The Maniago location factors receivables from one of its customers. The factoring programs are uncommitted, whereby the Company offers receivables for sale to an unaffiliated financial institution, which are then subject to acceptance by the unaffiliated financial institution. Following the sale and transfer of the receivables to the unaffiliated financial institution, the receivables are not isolated from the Company, and effective control of the receivables is not passed to the unaffiliated financial institution, which does not have the right to pledge or sell the receivables. The Company accounts for the pledge of receivables under this agreement as short-term debt and continues to carry the receivables on its consolidated balance sheets.

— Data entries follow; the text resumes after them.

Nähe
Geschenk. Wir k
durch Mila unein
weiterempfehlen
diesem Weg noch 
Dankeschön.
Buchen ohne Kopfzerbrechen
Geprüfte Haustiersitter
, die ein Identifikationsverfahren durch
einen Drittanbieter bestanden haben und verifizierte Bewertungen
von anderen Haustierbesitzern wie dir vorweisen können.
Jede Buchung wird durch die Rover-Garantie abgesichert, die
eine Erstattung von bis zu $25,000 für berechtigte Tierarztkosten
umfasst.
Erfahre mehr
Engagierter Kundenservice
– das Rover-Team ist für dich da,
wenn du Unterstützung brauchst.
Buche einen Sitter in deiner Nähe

The Maniago location did not obtain any new borrowings in fiscal 2023. In fiscal 2022, the location obtained borrowings from two separate lenders. The first loan agreement was entered into in October 2021, in the amount of $1,200 with a repayment term of six years. The second loan agreement was entered into in September 2022, in the amount of $1,100 with a repayment term of five years. The proceeds from the first loan were used for working capital and the proceeds from the second loan for capital investment.

The Maniago location obtained borrowings from two separate lenders in fiscal 2021. The first loan was for $717 with repayment terms of approximately seven years, of which $287 was forgiven in the same period and was recorded in other income within the consolidated statements of operations and treated as a gain on debt extinguishment. A second loan with a repayment term of five years was obtained in the amount of $303. The proceeds of these loans were used for working capital purposes.

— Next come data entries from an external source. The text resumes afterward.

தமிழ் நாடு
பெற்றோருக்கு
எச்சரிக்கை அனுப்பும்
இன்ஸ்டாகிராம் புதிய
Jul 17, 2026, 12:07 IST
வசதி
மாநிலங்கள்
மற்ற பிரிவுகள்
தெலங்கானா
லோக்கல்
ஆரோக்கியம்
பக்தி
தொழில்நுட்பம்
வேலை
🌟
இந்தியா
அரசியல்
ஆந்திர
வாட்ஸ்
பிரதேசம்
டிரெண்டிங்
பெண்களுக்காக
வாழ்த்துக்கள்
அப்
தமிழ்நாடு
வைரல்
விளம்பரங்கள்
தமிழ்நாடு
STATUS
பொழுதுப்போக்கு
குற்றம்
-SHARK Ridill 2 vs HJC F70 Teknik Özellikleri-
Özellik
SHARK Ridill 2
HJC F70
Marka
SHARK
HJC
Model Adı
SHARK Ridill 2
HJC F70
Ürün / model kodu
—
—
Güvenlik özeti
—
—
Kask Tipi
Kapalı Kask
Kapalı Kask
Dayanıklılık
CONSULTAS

Payments on debt under foreign debt and other debt (excluding finance lease obligations, see Note 10, Leases) over the next 5 fiscal years are as follows:
Minimum debt payments
2024$20,047 
2025961 
2026884 
2027493 
202848 
Thereafter— 
 Total minimum debt payments$22,433 
Debt issuance costs
The Company had debt issuance costs of $86, which are included in the consolidated balance sheets as a deferred charge in other current assets, net of amortization of $78 and $46 at September 30, 2023 and 2022, respectively.

Other
On April 10, 2020, the Company entered into an unsecured promissory note under the Paycheck Protection Program (the “PPP Loan”). The PPP Loan had an aggregate principal amount of $5,025. The loan proceeds were used for payroll payments and the SBA granted full forgiveness on January 25, 2022. The Company elected to treat the PPP Loan as debt under FASB Topic 470. As such, the Company derecognized the liability in the second quarter of fiscal 2022 when the loan was forgiven. As of September 30, 2023 and 2022 the PPP loan balance was $0 and $0, respectively.